Aliado ao princípio da função social da propriedade, o constituinte de 88 trouxe como inovação o princípio da função ambiental da propriedade, segundo o qual o direito de propriedade deve ser exercido atendendo aos requisitos de proteção ao meio ambiente, motivo pelo qual a atividade do proprietário imobiliário configura-se como direito-dever em favor da sociedade, titular do direito difuso do meio ambiente. [3]

Na atual ordem jurídica, a função socioambiental da propriedade, além de permitir ao proprietário, no exercício do seu direito, fazer tudo que não prejudique a coletividade e o meio ambiente, também impõe comportamentos positivos para que a propriedade se adapte à preservação do meio ambiente, mediante o seu racional e adequado aproveitamento, o que inclui a utilização adequada dos recursos naturais disponíveis e a preservação da biota.

Desta forma, a propriedade apenas cumprirá sua função socioambiental quando também estiver em consonância com o disposto no art. 225 da Constituição. Daí porque o direito de propriedade deve ser exercitado em conformidade com as suas finalidades econômicas e sociais, e de modo que sejam preservados, nos termos do estabelecido em lei, a flora, fauna, as belezas naturais, o equilíbrio ecológico e a proteção ao patrimônio histórico e artístico, evitando-se, sempre, a poluição do ar e da água, o que se aplica plenamente às propriedades situadas nas zonas urbanas.[4]

2. O DIREITO FUNDAMENTAL À CIDADE SUSTENTÁVEL.

Buscando realizar uma interpretação sistemática das normas contidas em nosso texto constitucional, resta viável deduzir que o constituinte originário, além das novas diretrizes estabelecidas referente à função socioambiental da propriedade, buscou garantir aos cidadãos o direito fundamental à cidade[5]. Tal interpretação é deduzida da simbiose das diretrizes vinculadas à política urbana e ao meio ambiente, ventiladas, respectivamente, nos artigos 182-183 e 225 da CF, aliado ao direito social à moradia, preconizado no art. 6º da CF, e à gestão democrática decorrente do Estado Democrático de Direito, expressamente previsto no art. 1º da CF.

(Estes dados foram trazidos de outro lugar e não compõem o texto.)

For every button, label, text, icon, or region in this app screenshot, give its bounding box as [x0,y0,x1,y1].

Assim, a cidade, a partir da nova ordem constitucional estabelecida pela Magna Carta de 1988, passou a ter uma dimensão constitucional, e o direito à cidade, considerada a ordem urbanística, visualiza toda a pluralidade que carrega em seu bojo.

Em linhas gerais, o direito à cidade preconiza a proteção dos direitos inerentes às pessoas que habitam nas cidades de gozarem de uma vida urbana digna, exercitando plenamente a cidadania – mediante a participação na gestão da cidade; os direitos humanos – aí abrangidos os direitos civis, políticos, econômicos, sociais, culturais e ambientais; bem como o direito a viver num meio ambiente ecologicamente equilibrado e sustentável.

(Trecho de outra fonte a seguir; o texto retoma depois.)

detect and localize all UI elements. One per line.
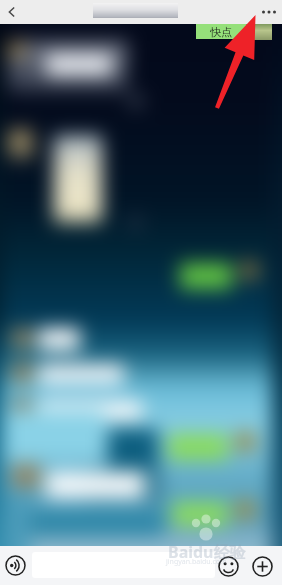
- button[interactable]: Emoji: [217, 555, 239, 577]
- staticText: 快点: [210, 25, 232, 39]
- button[interactable]: More options: [256, 0, 282, 24]
- button[interactable]: [32, 552, 215, 578]
- button[interactable]: Back: [0, 0, 24, 24]
- button[interactable]: More functions: [251, 555, 273, 577]
- staticText: Baidu经验: [168, 541, 246, 563]
- staticText: jingyan.baidu.com: [166, 557, 227, 567]
- button[interactable]: Voice message: [3, 553, 28, 578]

Outrossim, partindo das diretrizes fixadas nos artigos 182 e 183 da CF, adveio a Lei Federal 10.257/01, também conhecida como Estatuto da Cidade, a qual objetiva estabelecer os pilares sobre os quais deve se estruturar a Política Urbana, conciliando regras de ordem pública e de interesse social que regulam o uso da propriedade urbana para garantir o bem coletivo, a segurança, o bem-estar das pessoas e o meio ambiente ecologicamente equilibrado.

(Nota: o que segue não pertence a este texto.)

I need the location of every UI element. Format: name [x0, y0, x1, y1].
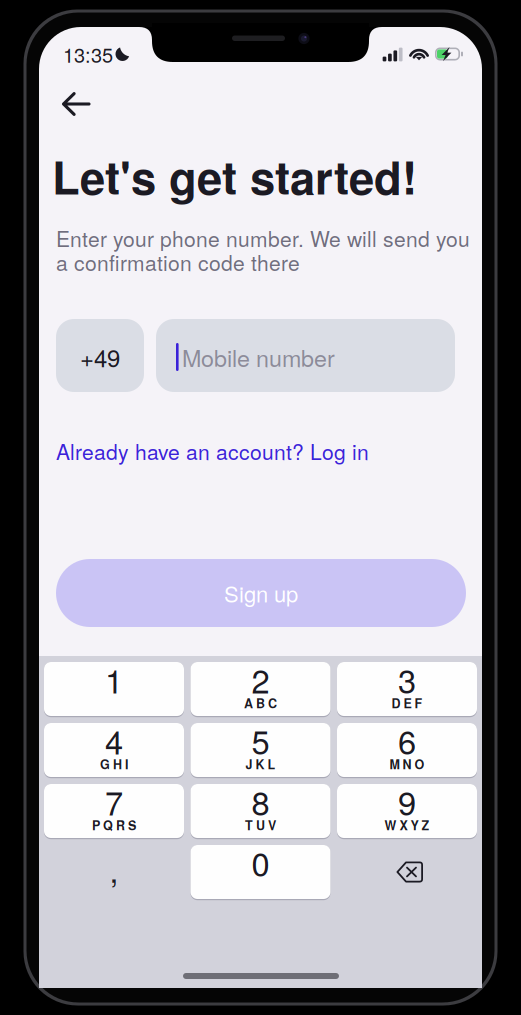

Desta sorte, estabelece o Estatuto da Cidade que configuram diretrizes da política urbana, entre outras, (a) a garantia do direito a cidades sustentáveis, o que inclui o direito ao saneamento ambiental; (b) o planejamento das cidades de modo a evitar e corrigir distorções do crescimento urbano e seus efeitos negativos sobre o meio ambiente; (c) a ordenação e controle do uso do solo, de forma a evitar a poluição e degradação ambiental; (d) a proteção, preservação e recuperação do meio ambiente natural e construído, do patrimônio cultural, histórico, artístico, paisagístico e arqueológico; e, finalmente, como forma de participação da sociedade, (e) a audiência do Poder Público municipal e da população interessada nos processos de implantação de empreendimentos ou atividades com efeitos potencialmente negativos sobre o meio ambiente natural ou construído, o conforto ou a segurança da população.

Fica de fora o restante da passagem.